• INFORMATION SUPPLIED:
§ §

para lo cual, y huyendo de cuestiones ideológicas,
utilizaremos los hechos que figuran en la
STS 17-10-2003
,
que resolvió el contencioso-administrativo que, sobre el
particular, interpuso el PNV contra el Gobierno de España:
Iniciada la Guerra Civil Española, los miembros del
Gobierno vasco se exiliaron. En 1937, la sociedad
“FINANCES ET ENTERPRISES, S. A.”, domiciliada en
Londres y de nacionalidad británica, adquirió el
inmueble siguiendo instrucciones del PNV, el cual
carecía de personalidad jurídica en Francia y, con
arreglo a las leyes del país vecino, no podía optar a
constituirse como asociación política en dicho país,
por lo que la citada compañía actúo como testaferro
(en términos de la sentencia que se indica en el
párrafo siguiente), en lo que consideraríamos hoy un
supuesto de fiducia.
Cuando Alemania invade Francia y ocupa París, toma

§ §

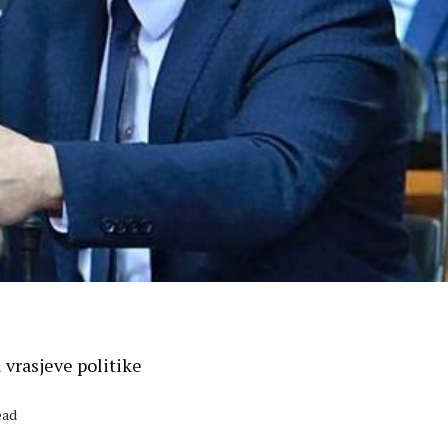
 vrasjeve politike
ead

§ §

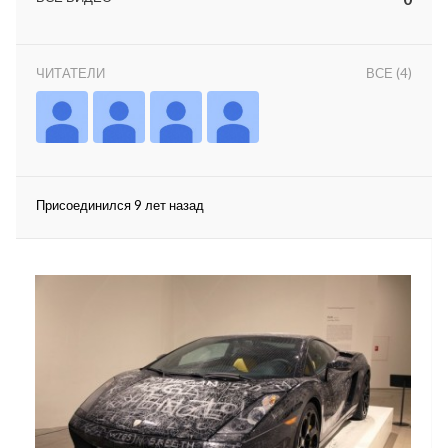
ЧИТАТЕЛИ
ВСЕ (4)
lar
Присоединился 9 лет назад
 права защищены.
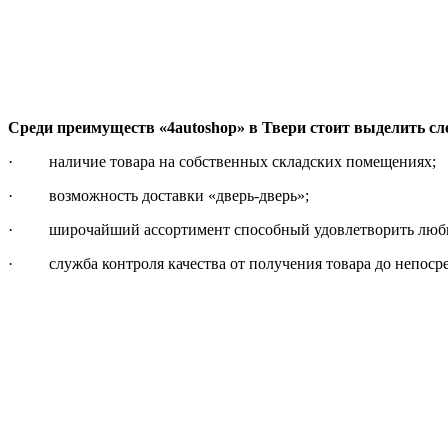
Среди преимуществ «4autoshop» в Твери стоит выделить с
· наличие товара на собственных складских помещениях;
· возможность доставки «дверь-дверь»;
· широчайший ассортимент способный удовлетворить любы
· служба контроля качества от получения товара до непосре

§ §

• TASK GOAL:
Reproduce verbatim only the segment of the listing bounded by the line containing "utilizaremos los hechos que figuran en la" and the line containing "Gobierno vasco se", with both boundary lines included.

• RESPONSE FOR THIS EXERCISE:
utilizaremos los hechos que figuran en la
STS 17-10-2003
,
que resolvió el contencioso-administrativo que, sobre el
particular, interpuso el PNV contra el Gobierno de España:
Iniciada la Guerra Civil Española, los miembros del
Gobierno vasco se exiliaron. En 1937, la sociedad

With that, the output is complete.